**Dataset excerpts**
========================================

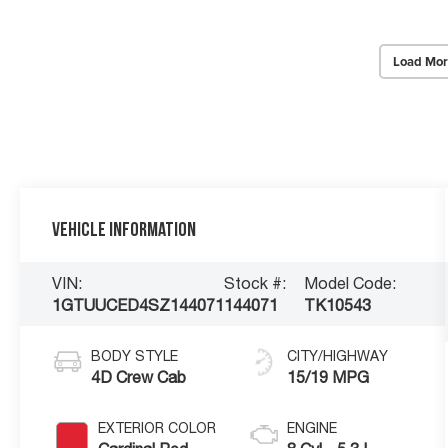
Load Mor
Vehicle Information
VIN:
Stock #:
Model Code:
1GTUUCED4SZ144071
144071
TK10543
BODY STYLE
CITY/HIGHWAY
4D Crew Cab
15/19 MPG
EXTERIOR COLOR
ENGINE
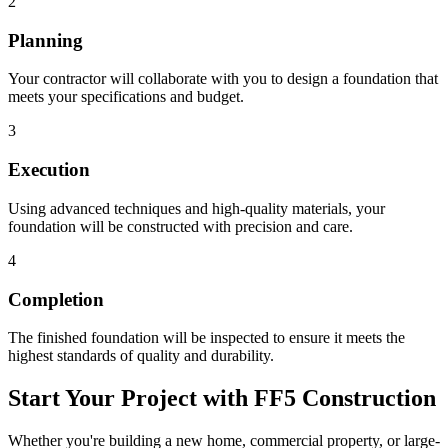
2
Planning
Your contractor will collaborate with you to design a foundation that
meets your specifications and budget.
3
Execution
Using advanced techniques and high-quality materials, your
foundation will be constructed with precision and care.
4
Completion
The finished foundation will be inspected to ensure it meets the
highest standards of quality and durability.
Start Your Project with FF5 Construction
Whether you're building a new home, commercial property, or large-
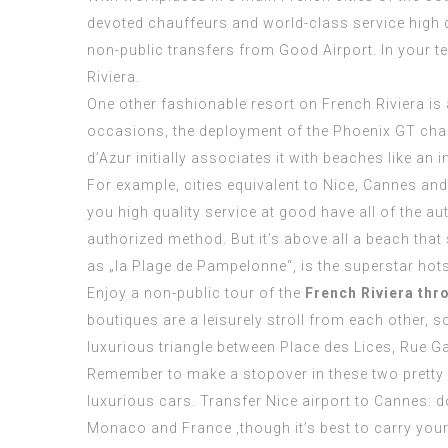
devoted chauffeurs and world-class service high q
non-public transfers from Good Airport. In your t
Riviera.
One other fashionable resort on French Riviera is
occasions, the deployment of the Phoenix GT chau
d’Azur initially associates it with beaches like an
For example, cities equivalent to Nice, Cannes an
you high quality service at good have all of the a
authorized method. But it’s above all a beach tha
as „la Plage de Pampelonne“, is the superstar hot
Enjoy a non-public tour of the
French Riviera thr
boutiques are a leisurely stroll from each other, s
luxurious triangle between Place des Lices, Rue G
Remember to make a stopover in these two pretty cit
luxurious cars. Transfer Nice airport to Cannes: d
Monaco and France ,though it’s best to carry your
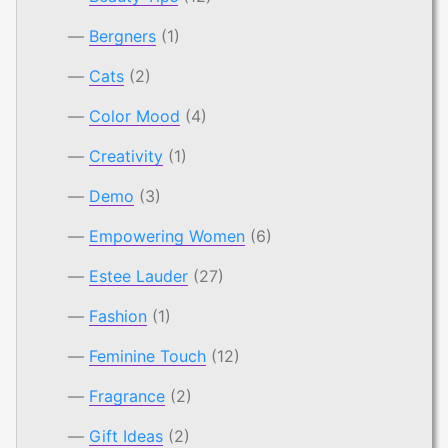
Bergners
(1)
Cats
(2)
Color Mood
(4)
Creativity
(1)
Demo
(3)
Empowering Women
(6)
Estee Lauder
(27)
Fashion
(1)
Feminine Touch
(12)
Fragrance
(2)
Gift Ideas
(2)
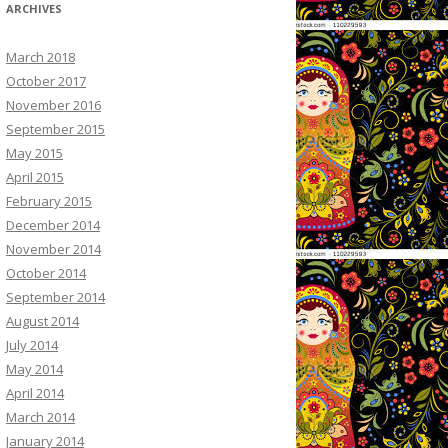
ARCHIVES
March 2018
October 2017
November 2016
September 2015
May 2015
April 2015
February 2015
December 2014
November 2014
October 2014
September 2014
August 2014
July 2014
May 2014
April 2014
March 2014
January 2014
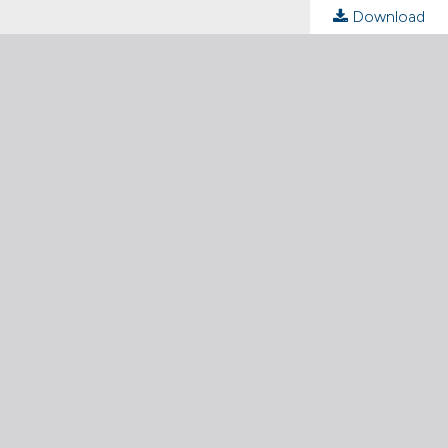
Download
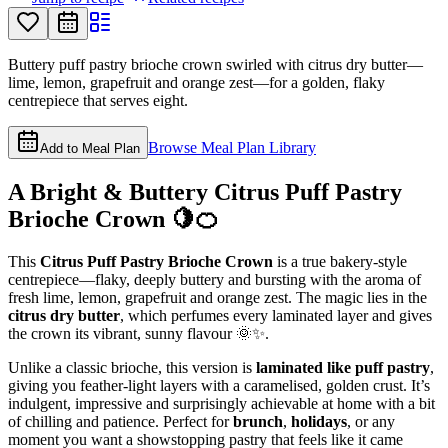
Buttery puff pastry brioche crown swirled with citrus dry butter—
lime, lemon, grapefruit and orange zest—for a golden, flaky
centrepiece that serves eight.
Browse Meal Plan Library
Add to Meal Plan
A Bright & Buttery Citrus Puff Pastry
Brioche Crown 🍋🍊
This
Citrus Puff Pastry Brioche Crown
is a true bakery-style
centrepiece—flaky, deeply buttery and bursting with the aroma of
fresh lime, lemon, grapefruit and orange zest. The magic lies in the
citrus dry butter
, which perfumes every laminated layer and gives
the crown its vibrant, sunny flavour 🌞✨.
Unlike a classic brioche, this version is
laminated like puff pastry
,
giving you feather-light layers with a caramelised, golden crust. It’s
indulgent, impressive and surprisingly achievable at home with a bit
of chilling and patience. Perfect for
brunch
,
holidays
, or any
moment you want a showstopping pastry that feels like it came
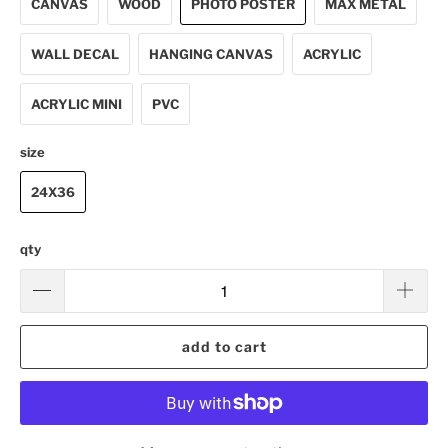
CANVAS
WOOD
PHOTO POSTER
MAX METAL
WALL DECAL
HANGING CANVAS
ACRYLIC
ACRYLIC MINI
PVC
size
24X36
qty
add to cart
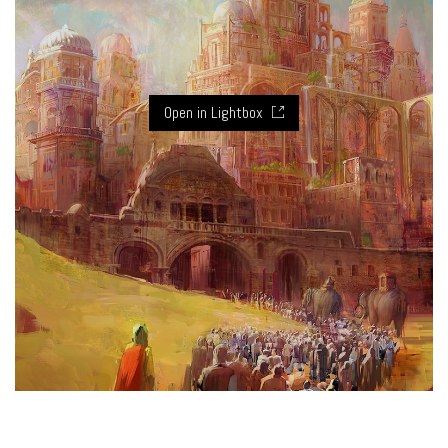
Open in Lightbox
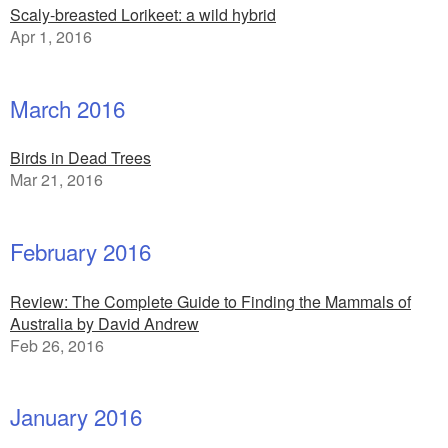
Scaly-breasted Lorikeet: a wild hybrid
Apr 1, 2016
March 2016
Birds in Dead Trees
Mar 21, 2016
February 2016
Review: The Complete Guide to Finding the Mammals of
Australia by David Andrew
Feb 26, 2016
January 2016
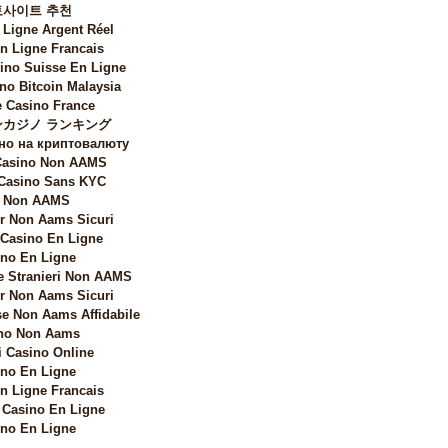
토사이트 추천
 Ligne Argent Réel
n Ligne Francais
sino Suisse En Ligne
no Bitcoin Malaysia
 Casino France
カジノ ランキング
но на криптовалюту
 Casino Non AAMS
 Casino Sans KYC
i Non AAMS
 Non Aams Sicuri
 Casino En Ligne
no En Ligne
e Stranieri Non AAMS
 Non Aams Sicuri
e Non Aams Affidabile
no Non Aams
i Casino Online
no En Ligne
n Ligne Francais
Casino En Ligne
no En Ligne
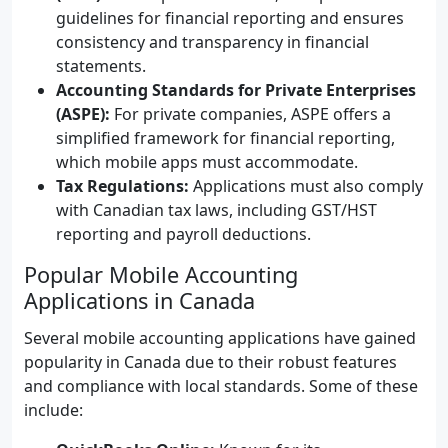
guidelines for financial reporting and ensures
consistency and transparency in financial
statements.
Accounting Standards for Private Enterprises
(ASPE):
For private companies, ASPE offers a
simplified framework for financial reporting,
which mobile apps must accommodate.
Tax Regulations:
Applications must also comply
with Canadian tax laws, including GST/HST
reporting and payroll deductions.
Popular Mobile Accounting
Applications in Canada
Several mobile accounting applications have gained
popularity in Canada due to their robust features
and compliance with local standards. Some of these
include:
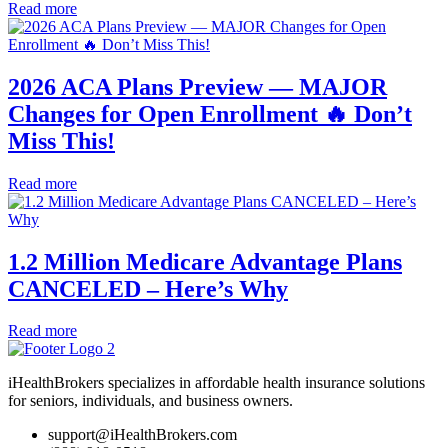
Read more
2026 ACA Plans Preview — MAJOR
Changes for Open Enrollment 🔥 Don’t
Miss This!
Read more
1.2 Million Medicare Advantage Plans
CANCELED – Here’s Why
Read more
iHealthBrokers specializes in affordable health insurance solutions
for seniors, individuals, and business owners.
support@iHealthBrokers.com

========================================

**PROBLEM TO WORK ON**
From the records given above, reproduce all text exactly and exclude each picture.

**YOUR SOLUTION**
Load Mor
Vehicle Information
VIN:
Stock #:
Model Code:
1GTUUCED4SZ144071
144071
TK10543
BODY STYLE
CITY/HIGHWAY
4D Crew Cab
15/19 MPG
EXTERIOR COLOR
ENGINE
2
Planning
Your contractor will collaborate with you to design a foundation that
meets your specifications and budget.
3
Execution
Using advanced techniques and high-quality materials, your
foundation will be constructed with precision and care.
4
Completion
The finished foundation will be inspected to ensure it meets the
highest standards of quality and durability.
Start Your Project with FF5 Construction
Whether you're building a new home, commercial property, or large-
devoted chauffeurs and world-class service high q
non-public transfers from Good Airport. In your t
Riviera.
One other fashionable resort on French Riviera is
occasions, the deployment of the Phoenix GT chau
d’Azur initially associates it with beaches like an
For example, cities equivalent to Nice, Cannes an
you high quality service at good have all of the a
authorized method. But it’s above all a beach tha
as „la Plage de Pampelonne“, is the superstar hot
Enjoy a non-public tour of the
French Riviera thr
boutiques are a leisurely stroll from each other, s
luxurious triangle between Place des Lices, Rue G
Remember to make a stopover in these two pretty cit
luxurious cars. Transfer Nice airport to Cannes: d
Monaco and France ,though it’s best to carry your
Bergners
(1)
Cats
(2)
Color Mood
(4)
Creativity
(1)
Demo
(3)
Empowering Women
(6)
Estee Lauder
(27)
Fashion
(1)
Feminine Touch
(12)
Fragrance
(2)
Gift Ideas
(2)
ARCHIVES
March 2018
October 2017
November 2016
September 2015
May 2015
April 2015
February 2015
December 2014
November 2014
October 2014
September 2014
August 2014
July 2014
May 2014
April 2014
March 2014
January 2014
Download
Buttery puff pastry brioche crown swirled with citrus dry butter—
lime, lemon, grapefruit and orange zest—for a golden, flaky
centrepiece that serves eight.
Browse Meal Plan Library
Add to Meal Plan
A Bright & Buttery Citrus Puff Pastry
Brioche Crown 🍋🍊
This
Citrus Puff Pastry Brioche Crown
is a true bakery-style
centrepiece—flaky, deeply buttery and bursting with the aroma of
fresh lime, lemon, grapefruit and orange zest. The magic lies in the
citrus dry butter
, which perfumes every laminated layer and gives
the crown its vibrant, sunny flavour 🌞✨.
Unlike a classic brioche, this version is
laminated like puff pastry
,
giving you feather-light layers with a caramelised, golden crust. It’s
indulgent, impressive and surprisingly achievable at home with a bit
of chilling and patience. Perfect for
brunch
,
holidays
, or any
moment you want a showstopping pastry that feels like it came
CANVAS
WOOD
PHOTO POSTER
MAX METAL
WALL DECAL
HANGING CANVAS
ACRYLIC
ACRYLIC MINI
PVC
size
24X36
qty
add to cart
Open in Lightbox
Scaly-breasted Lorikeet: a wild hybrid
Apr 1, 2016
March 2016
Birds in Dead Trees
Mar 21, 2016
February 2016
Review: The Complete Guide to Finding the Mammals of
Australia by David Andrew
Feb 26, 2016
January 2016
토사이트 추천
 Ligne Argent Réel
n Ligne Francais
sino Suisse En Ligne
no Bitcoin Malaysia
 Casino France
カジノ ランキング
но на криптовалюту
 Casino Non AAMS
 Casino Sans KYC
i Non AAMS
 Non Aams Sicuri
 Casino En Ligne
no En Ligne
e Stranieri Non AAMS
 Non Aams Sicuri
e Non Aams Affidabile
no Non Aams
i Casino Online
no En Ligne
n Ligne Francais
Casino En Ligne
no En Ligne
guidelines for financial reporting and ensures
consistency and transparency in financial
statements.
Accounting Standards for Private Enterprises
(ASPE):
For private companies, ASPE offers a
simplified framework for financial reporting,
which mobile apps must accommodate.
Tax Regulations:
Applications must also comply
with Canadian tax laws, including GST/HST
reporting and payroll deductions.
Popular Mobile Accounting
Applications in Canada
Several mobile accounting applications have gained
popularity in Canada due to their robust features
and compliance with local standards. Some of these
include:
Read more
2026 ACA Plans Preview — MAJOR
Changes for Open Enrollment 🔥 Don’t
Miss This!
Read more
1.2 Million Medicare Advantage Plans
CANCELED – Here’s Why
Read more
iHealthBrokers specializes in affordable health insurance solutions
for seniors, individuals, and business owners.
support@iHealthBrokers.com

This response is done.